President Obama yesterday announced a series of executive orders aimed at enforcing existing laws and lowering the death rate. You might think that was common sense policy.

You might, that is, if you lived in a country known for sanity, like Canada. But instead, the President’s announcement caused Michigan’s Republican National Committeeman to demand his impeachment, and set off a howl throughout the entire opposition party, which likes to pretend it is in favor of law and order.

Now, it has been very clear for seven years that anything the President comes out in favor of, probably including God, would meet Pavlovian, knee-jerk opposition from the GOP.

Speaker of the House Paul Ryan let that slip yesterday, when he said that anything the President proposes would be “a dangerous level of executive overreach.”

But you knew this was going to be especially nasty, because the President is going to use the powers of his office to crack down on illegal gun sales. Specifically, his administration wants to ensure that those “engaged in the business” of dealing in guns comply with the law and get a federal license. That’s important, because licensed dealers are required to perform instant background checks on anyone to whom they sell firearms.

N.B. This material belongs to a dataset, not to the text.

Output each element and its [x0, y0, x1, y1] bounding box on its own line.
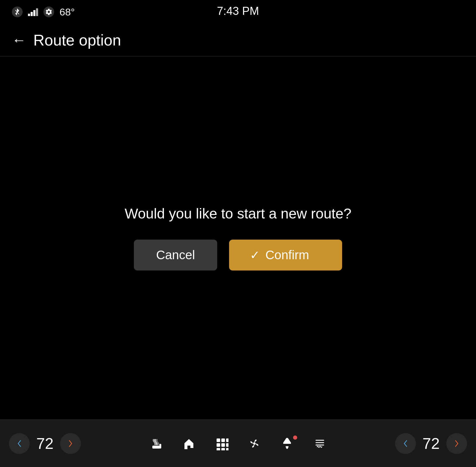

Too many of these dealers, as everyone in law enforcement knows, have been evading this requirement by pretending to be nothing more than collectors and making their sales not from stores, but at gun shows.

Now you would think most people would be strongly in favor of background checks, if only to prevent ISIS militants and convicted mass murders from adding to their arsenals.

In fact, nearly nine out of ten Americans are – including almost 70 percent of gun owners who belong to the National Rifle Association. But it seems to be the policy of some politicians to cater to people even more extreme than that.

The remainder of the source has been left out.